Een derde constatering voeg ik hieraan toe. Er komen langzamerhand meer biologische boeren, die laten zien dat het ook anders kan. In de reformatorische wereld zijn zij echter zeer schaars. Hoe komt dat?
Tegenwerpingen
Misschien heb ik als predikant makkelijk praten. Laat daarom gezegd zijn dat ik, komend uit een boerenfamilie, hierover schrijf vanuit grote liefde tot de boerenstand. Ik voel ook wel de strijd die de bedrijfsvoering voor boeren vaak meebrengt. Daarom noem en bespreek ik twee tegenwerpingen.

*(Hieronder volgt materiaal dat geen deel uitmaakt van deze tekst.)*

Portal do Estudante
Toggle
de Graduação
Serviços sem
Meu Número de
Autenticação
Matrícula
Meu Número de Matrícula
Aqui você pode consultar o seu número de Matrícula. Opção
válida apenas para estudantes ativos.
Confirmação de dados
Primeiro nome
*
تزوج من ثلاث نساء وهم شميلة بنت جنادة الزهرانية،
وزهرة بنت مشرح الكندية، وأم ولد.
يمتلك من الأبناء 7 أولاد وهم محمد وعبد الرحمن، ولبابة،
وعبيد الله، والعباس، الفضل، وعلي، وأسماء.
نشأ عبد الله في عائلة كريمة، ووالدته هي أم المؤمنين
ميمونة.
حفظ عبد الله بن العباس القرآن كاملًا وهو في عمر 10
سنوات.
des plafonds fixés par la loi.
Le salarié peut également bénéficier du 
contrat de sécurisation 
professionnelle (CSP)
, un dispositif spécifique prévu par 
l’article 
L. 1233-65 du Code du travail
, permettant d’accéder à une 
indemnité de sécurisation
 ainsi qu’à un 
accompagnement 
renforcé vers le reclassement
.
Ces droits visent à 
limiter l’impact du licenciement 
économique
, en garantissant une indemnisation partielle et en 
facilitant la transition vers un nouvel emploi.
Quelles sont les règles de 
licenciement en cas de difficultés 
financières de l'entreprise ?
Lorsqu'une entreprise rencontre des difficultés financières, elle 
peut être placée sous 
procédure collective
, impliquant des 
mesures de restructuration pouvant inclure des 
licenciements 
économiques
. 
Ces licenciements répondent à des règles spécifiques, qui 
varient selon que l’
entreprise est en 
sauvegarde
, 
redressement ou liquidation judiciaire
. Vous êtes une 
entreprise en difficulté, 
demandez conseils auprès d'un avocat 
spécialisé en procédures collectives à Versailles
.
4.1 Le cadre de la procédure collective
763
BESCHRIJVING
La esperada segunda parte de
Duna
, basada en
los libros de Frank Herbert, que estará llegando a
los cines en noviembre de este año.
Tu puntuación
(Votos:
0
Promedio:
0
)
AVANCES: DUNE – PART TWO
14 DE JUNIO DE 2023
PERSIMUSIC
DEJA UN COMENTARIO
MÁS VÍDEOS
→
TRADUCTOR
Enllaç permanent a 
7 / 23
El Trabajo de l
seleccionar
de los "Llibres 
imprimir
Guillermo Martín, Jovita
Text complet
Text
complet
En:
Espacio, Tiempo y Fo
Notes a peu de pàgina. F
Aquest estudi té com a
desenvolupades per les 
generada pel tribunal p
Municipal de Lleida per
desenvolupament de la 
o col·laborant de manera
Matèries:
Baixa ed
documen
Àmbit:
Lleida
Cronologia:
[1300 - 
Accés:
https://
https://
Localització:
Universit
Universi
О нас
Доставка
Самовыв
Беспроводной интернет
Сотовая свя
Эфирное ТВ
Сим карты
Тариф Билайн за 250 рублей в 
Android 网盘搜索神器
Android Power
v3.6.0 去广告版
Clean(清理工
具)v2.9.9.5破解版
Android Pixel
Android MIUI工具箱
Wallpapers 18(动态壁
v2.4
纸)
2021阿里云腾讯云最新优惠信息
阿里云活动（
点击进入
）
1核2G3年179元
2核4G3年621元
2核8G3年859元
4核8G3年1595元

- „Je moet wel meedoen, anders kun je beter stoppen met je bedrijf.” Er zijn inderdaad zeer moeilijke ontwikkelingen, mede gestuurd door bank, overheid en wereldmarkt. Toch moeten we er vooroppassen om ons te verschuilen achter ”het systeem”. We zijn persoonlijk verantwoordelijk. Grotere schuren, zwaardere machines, vroeger maaien: het zijn keuzes. Niet slechts bedrijfseconomische keuzes, maar morele keuzes, ja keuzes voor Gods aangezicht. Heel persoonlijk zullen we rekenschap moeten afleggen.
- „Mensen willen niet meer betalen.” Dat is inderdaad vaak het geval. De schuld ligt dan ook absoluut niet alleen bij boeren. Het bovenstaande is het verhaal van ons allemaal. Wij hechten aan onze welvaart en ons stuk vlees. Of zijn we ook bereid per kilo vlees het dubbele betalen, en de helft minder vlees te eten? Dan kan de opbrengst per hectare de helft verminderen – en boeren houden meer over. Dan komt er ook meer ruimte voor natuurlijk boeren. Dan kan de boer weer wat zijn oude boerenhart in feite wel wil: genieten van zijn boerenbedrijf én van de natuur. Dan zijn er ook geen (tot mislukken gedoemde) subsidies nodig.
Bekering
Dit laatste is misschien een utopie. Christenen zijn geen socialisten die menen dat alles maakbaar is. We komen erachter dat de zonde zit in het economische systeem én in ons hart. Zonde is niet maar een vaag iets, maar blijkt heel praktisch ook zichtbaar te worden in landbouwbeleid en consumptiepatroon. Het heeft mede te maken met materialisme, een leven voor het hier en nu. Dan hebben we ook hierin bekering nodig. Diep geestelijk én praktisch. Wie weet, de Heere mocht het zegenen, zowel voor ons hart als voor Zijn schepping. Ja meer nog, er zou een sprake van uitgaan naar onze onchristelijke omgeving.
Nogmaals: het gaat mij er niet om met de vinger alleen naar boeren te wijzen. Het gaat mij er wel om dat we als producenten en consumenten onze schuld belijden en zoeken naar heiliging des levens. Daar is méér voor nodig, maar in elk geval niet mínder dan grondig zelfonderzoek naar onze visie op landbouw en veehouderij.
De auteur is predikant van de hersteld hervormde gemeenten Andelst-Zetten e.o. en Ederveen.